Se gli argomenti con cui l’ex presidente della Bce sferza l’Ue ad affrontare le sfide di un tempo nuovo, non producono ricadute politiche, rischiano di rimanere belle parole. Tale è il senso della nota della redazione di questo giornale.
Il seme di una visione che germoglia
In effetti, se non sembra appropriato parlare di un “partito di Draghi”, non si può non rilevare che un seguito trasversale, ben oltre la politica, nei luoghi del potere del Paese e degli altri partner comunitari, alle priorità indicate da Draghi, in questi anni si sia manifestato. Perché quando si getta il seme di un’idea (e magari lo si fa anche per un breve ma intenso periodo da presidente del Consiglio), di una visione delle cose adeguata ai tempi, è inevitabile che da qualche parte questo seme germogli e dia frutti.
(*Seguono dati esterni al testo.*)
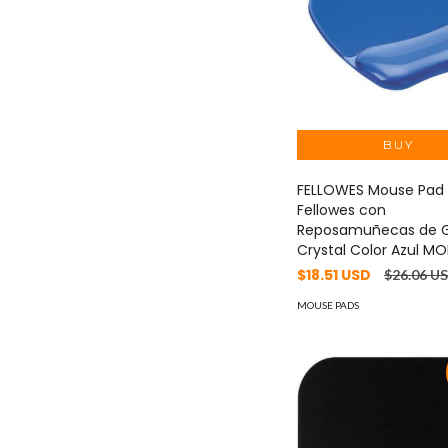
FELLOWES Mouse Pad
Fellowes con
Reposamuñecas de G
Crystal Color Azul MOD
$18.51 USD
$26.06 U
MOUSE PADS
Ciò è testimoniato, solo per citare qualche esempio, da nuovi criteri di gestione della finanza pubblica affermatisi negli anni Venti, sia a livello nazionale che comunitario; dalla riscoperta, rispetto a un passato anche recente, di un intervento dello Stato in economia nella giusta misura, per creare i presupposti, orientare e massimizzare lo sviluppo economico e sociale in precise direzioni e capace di reggere il confronto a livello internazionale; dal decollo di un grande progetto di cooperazione con l’Africa, il Piano Mattei, con enormi implicazioni geopolitiche e in un settore strategico come quello energetico.
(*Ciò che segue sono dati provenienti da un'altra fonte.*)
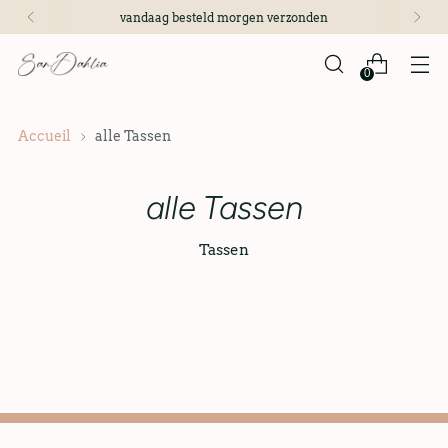
vandaag besteld morgen verzonden
0
Accueil
alle Tassen
alle Tassen
Tassen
Cose che ci dicono che un “partito di Draghi” c’è ed opera in modo concreto, andando a incidere in profondità, talvolta scontando anche una incredibile riluttanza di una politica senza basi, ridotta alla personalizzazione e al modello degli influencer dei social media, ad affrontare le questioni che davvero contano per il bene comune e per il futuro.
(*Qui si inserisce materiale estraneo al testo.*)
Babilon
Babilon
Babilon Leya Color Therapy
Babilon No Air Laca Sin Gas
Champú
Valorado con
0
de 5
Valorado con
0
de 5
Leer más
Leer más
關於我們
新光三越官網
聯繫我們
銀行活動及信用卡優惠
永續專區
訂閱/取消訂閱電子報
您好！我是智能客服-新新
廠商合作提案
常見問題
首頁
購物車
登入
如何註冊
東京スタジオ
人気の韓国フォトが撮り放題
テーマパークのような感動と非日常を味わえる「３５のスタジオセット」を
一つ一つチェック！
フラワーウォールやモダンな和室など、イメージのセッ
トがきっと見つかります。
Una politica debole e insignificante
La controprova si ha nel fatto che una politica che si accomoda per tatticismo sulla scia prodotta da altri, su narrazioni estrinseche ad essa, che rinuncia a voler decidere in autonomia sui temi della guerra e della pace, delle politiche monetarie, di una distribuzione della ricchezza più equa fra i diversi ceti sociali, finisce con l’essere percepita come insignificante da una parte consistente di cittadini.
Draghi non perde occasione per ricordarci che il tempo delle decisioni per l’Europa non è illimitato e che rinviare queste decisioni oltre il tempo giusto in cui vanno prese potrebbe rivelarsi esiziale per l’Unione Europea. Ci indica i concreti rischi di ulteriore declino fino al punto di non ritorno della sua irreversibilità.
Parole, sì parole, pesanti però come le pietre. Parole che non possono che innescare un processo virtuoso di risveglio, di presa di coscienza della posta in gioco, di abbandono di un fatalistico atteggiamento di mera gestione del declino.
Una sfida per il popolarismo
In questa prospettiva, un “partito di Draghi” si può innescare nelle diverse piattaforme politiche senza bisogno che qualcuno dia il la che non sia la stessa forza dell’intelligenza delle cose, e nel caso della tradizione politica popolare, cattolico-sociale, l’esempio che ci viene da fasi del passato anche più critiche di quelle attuali, che videro i cattolici impegnati in politica capaci di dare un contributo decisivo e lungimirante a districare i nodi politici a loro contemporanei.
Perché non può esserci popolarismo senza un programma. Ciò che dice Draghi non è accademia ma appartiene all’ambito del “si può fare”.